» Task statement
Pick out the lines below that include the string "assurance".

=====

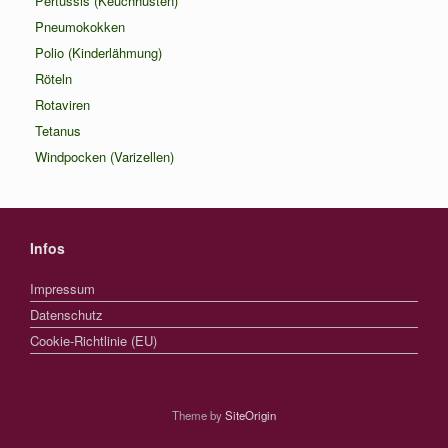
Pertussis (Keuchhusten)
Pneumokokken
Polio (Kinderlähmung)
Röteln
Rotaviren
Tetanus
Windpocken (Varizellen)
Infos
Impressum
Datenschutz
Cookie-Richtlinie (EU)
Theme by
SiteOrigin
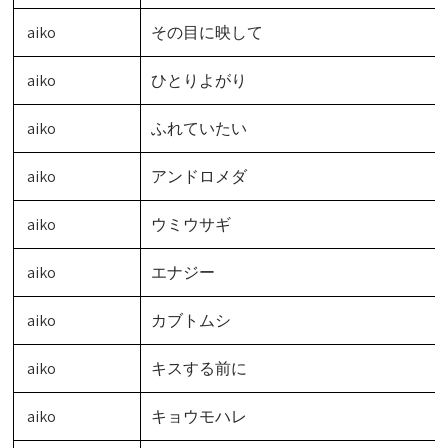
aiko
その目に映して
aiko
ひとりよがり
aiko
ふれていたい
aiko
アンドロメダ
aiko
ウミウサギ
aiko
エナジー
aiko
カブトムシ
aiko
キスする前に
aiko
キョウモハレ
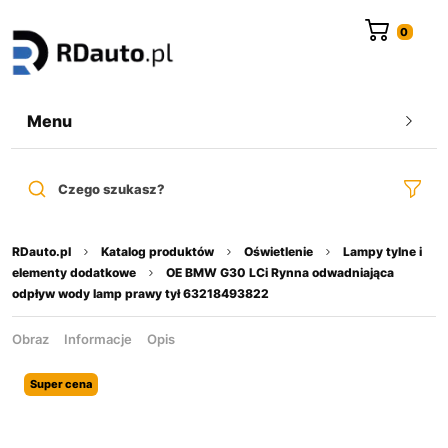
do
treści
Menu
Czego szukasz?
RDauto.pl
Katalog produktów
Oświetlenie
Lampy tylne i
elementy dodatkowe
OE BMW G30 LCi Rynna odwadniająca
odpływ wody lamp prawy tył 63218493822
Obraz
Informacje
Opis
Super cena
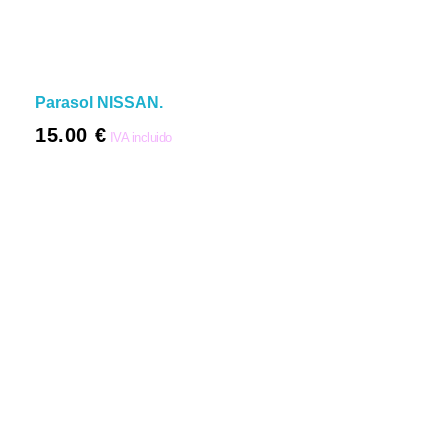
Parasol NISSAN.
15.00
€
IVA incluido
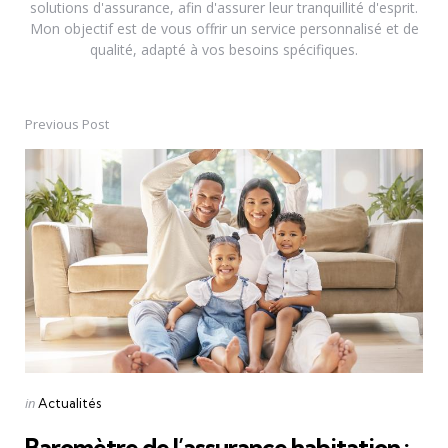
solutions d'assurance, afin d'assurer leur tranquillité d'esprit.
Mon objectif est de vous offrir un service personnalisé et de
qualité, adapté à vos besoins spécifiques.
Previous Post
Post
navigation
Posted
in
Actualités
in
Baromètre de l’assurance habitation :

=====

» Task solution
solutions d'assurance, afin d'assurer leur tranquillité d'esprit.
Baromètre de l’assurance habitation :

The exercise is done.